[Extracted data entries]

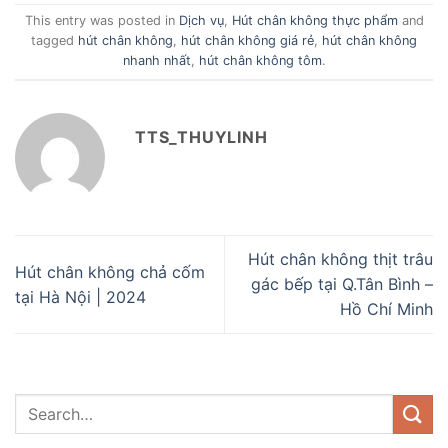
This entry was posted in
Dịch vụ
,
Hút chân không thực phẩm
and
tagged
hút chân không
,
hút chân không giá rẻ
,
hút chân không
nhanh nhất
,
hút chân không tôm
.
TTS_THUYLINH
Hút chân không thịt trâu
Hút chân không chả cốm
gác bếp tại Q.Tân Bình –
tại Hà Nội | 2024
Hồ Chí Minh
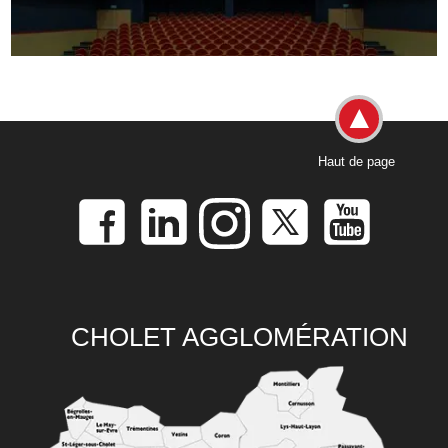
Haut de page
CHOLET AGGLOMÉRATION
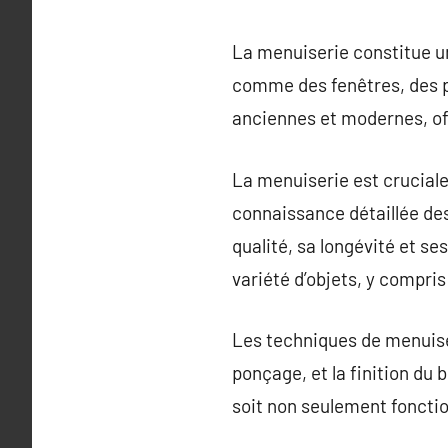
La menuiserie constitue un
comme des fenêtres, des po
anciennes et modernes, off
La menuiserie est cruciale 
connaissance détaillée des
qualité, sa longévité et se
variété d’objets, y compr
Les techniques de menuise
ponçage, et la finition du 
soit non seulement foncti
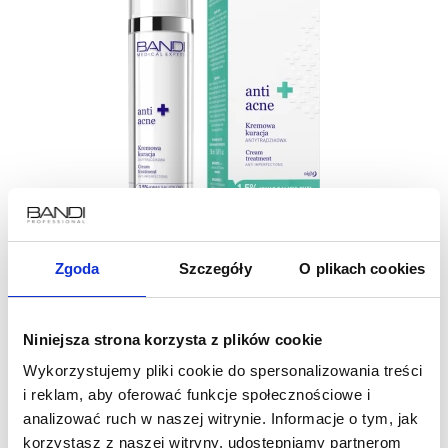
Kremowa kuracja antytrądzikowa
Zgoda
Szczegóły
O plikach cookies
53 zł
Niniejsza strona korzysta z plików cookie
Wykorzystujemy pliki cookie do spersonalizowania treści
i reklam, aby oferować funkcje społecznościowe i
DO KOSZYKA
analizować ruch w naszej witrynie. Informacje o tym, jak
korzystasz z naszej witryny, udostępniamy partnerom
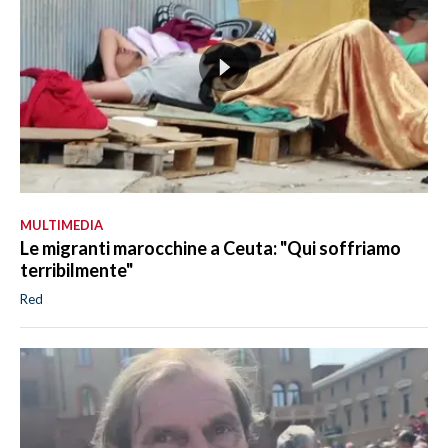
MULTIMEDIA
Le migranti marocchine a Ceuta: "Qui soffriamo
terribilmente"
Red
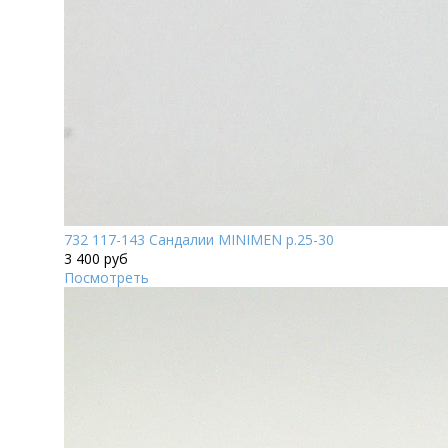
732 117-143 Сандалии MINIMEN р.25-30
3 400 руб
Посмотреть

==

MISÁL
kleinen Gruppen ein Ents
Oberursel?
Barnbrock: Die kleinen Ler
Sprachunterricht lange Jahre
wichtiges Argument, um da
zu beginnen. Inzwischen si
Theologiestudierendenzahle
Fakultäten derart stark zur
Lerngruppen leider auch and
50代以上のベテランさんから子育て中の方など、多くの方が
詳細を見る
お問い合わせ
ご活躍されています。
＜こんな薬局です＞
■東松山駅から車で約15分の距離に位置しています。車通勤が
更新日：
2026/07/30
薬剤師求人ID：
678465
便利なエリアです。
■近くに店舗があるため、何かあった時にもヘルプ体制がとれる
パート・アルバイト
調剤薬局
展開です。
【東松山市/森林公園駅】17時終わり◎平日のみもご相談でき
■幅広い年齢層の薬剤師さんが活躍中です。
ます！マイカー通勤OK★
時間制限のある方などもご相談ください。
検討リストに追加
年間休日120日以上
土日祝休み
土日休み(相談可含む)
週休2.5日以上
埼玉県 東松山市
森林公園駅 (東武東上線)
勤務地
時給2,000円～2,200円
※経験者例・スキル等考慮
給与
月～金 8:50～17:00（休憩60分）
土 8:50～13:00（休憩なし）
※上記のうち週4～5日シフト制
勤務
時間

* EXERCISE: Your answer should be the exact lines above from the one containing "Hút chân không chả cốm" through the one containing "analizować ruch w", with both end lines kept and the pictures removed, please.

* FINAL ANSWER:
Hút chân không chả cốm
gác bếp tại Q.Tân Bình –
tại Hà Nội | 2024
Hồ Chí Minh
Haut de page
CHOLET AGGLOMÉRATION
La menuiserie constitue un
comme des fenêtres, des po
anciennes et modernes, off
La menuiserie est cruciale 
connaissance détaillée des
qualité, sa longévité et se
variété d’objets, y compr
Les techniques de menuise
ponçage, et la finition du 
soit non seulement foncti
Kremowa kuracja antytrądzikowa
Zgoda
Szczegóły
O plikach cookies
53 zł
Niniejsza strona korzysta z plików cookie
Wykorzystujemy pliki cookie do spersonalizowania treści
i reklam, aby oferować funkcje społecznościowe i
DO KOSZYKA
analizować ruch w naszej witrynie. Informacje o tym, jak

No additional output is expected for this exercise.